Records to process: Begin

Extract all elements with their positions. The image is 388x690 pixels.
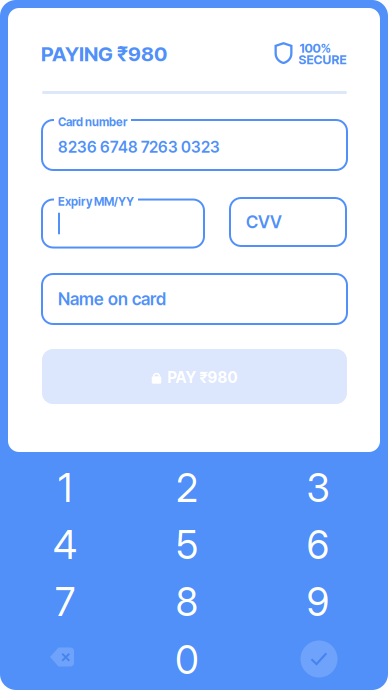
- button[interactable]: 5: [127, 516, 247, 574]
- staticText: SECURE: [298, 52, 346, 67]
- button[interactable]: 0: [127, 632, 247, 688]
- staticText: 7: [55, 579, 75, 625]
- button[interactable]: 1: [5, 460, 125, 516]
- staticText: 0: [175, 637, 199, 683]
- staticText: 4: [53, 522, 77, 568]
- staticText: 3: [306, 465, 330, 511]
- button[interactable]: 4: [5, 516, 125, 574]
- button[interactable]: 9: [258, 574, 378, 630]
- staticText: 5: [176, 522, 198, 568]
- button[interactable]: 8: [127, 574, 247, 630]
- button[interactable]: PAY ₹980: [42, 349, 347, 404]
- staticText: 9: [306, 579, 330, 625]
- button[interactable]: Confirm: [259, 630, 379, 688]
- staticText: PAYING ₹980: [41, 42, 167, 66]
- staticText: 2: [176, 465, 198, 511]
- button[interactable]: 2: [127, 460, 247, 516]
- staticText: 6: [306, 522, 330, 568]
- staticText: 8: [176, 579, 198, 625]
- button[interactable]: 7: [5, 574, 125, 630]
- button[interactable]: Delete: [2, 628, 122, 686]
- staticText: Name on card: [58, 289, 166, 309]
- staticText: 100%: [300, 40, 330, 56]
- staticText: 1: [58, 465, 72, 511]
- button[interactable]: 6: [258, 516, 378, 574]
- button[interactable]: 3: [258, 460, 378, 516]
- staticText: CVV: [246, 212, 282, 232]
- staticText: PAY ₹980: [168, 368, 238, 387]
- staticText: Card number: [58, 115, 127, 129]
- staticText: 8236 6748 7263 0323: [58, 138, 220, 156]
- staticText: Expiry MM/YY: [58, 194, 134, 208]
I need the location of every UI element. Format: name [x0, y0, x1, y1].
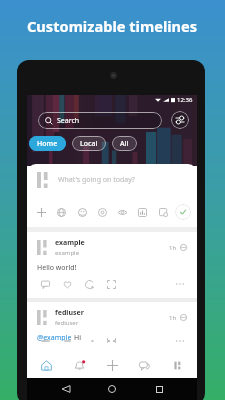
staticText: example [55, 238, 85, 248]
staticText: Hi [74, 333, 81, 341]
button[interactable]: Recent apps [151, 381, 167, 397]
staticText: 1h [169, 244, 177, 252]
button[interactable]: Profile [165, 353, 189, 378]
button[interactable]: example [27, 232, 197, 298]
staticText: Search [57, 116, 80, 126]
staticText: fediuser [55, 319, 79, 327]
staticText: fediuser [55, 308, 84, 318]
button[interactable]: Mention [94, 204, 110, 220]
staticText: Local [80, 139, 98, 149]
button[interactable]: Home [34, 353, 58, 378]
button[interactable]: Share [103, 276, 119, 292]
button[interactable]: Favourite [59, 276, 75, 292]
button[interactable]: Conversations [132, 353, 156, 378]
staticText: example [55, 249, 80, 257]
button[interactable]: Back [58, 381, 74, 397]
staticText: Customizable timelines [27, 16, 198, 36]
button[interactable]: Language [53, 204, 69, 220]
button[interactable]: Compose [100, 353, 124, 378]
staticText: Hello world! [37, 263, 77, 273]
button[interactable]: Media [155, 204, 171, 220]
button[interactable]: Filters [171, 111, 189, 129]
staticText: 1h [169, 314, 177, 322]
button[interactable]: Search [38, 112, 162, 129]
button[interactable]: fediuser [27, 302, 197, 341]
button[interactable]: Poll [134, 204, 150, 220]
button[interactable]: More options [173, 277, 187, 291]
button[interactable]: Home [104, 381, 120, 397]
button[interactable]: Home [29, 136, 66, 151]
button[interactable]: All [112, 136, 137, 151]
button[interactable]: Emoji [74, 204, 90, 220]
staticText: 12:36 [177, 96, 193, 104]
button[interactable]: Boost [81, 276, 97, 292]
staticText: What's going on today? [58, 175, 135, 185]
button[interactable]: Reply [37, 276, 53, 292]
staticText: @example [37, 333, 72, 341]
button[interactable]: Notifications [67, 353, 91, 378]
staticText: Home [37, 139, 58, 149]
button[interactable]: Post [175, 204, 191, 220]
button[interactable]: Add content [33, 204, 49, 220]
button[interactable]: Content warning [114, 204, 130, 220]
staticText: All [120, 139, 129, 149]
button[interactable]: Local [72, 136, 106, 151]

Records to process: End

Your assignment: Copy each line above that has the word "fediuser".

Result for this exercise:
staticText: fediuser [55, 319, 79, 327]
staticText: fediuser [55, 308, 84, 318]
button[interactable]: fediuser [27, 302, 197, 341]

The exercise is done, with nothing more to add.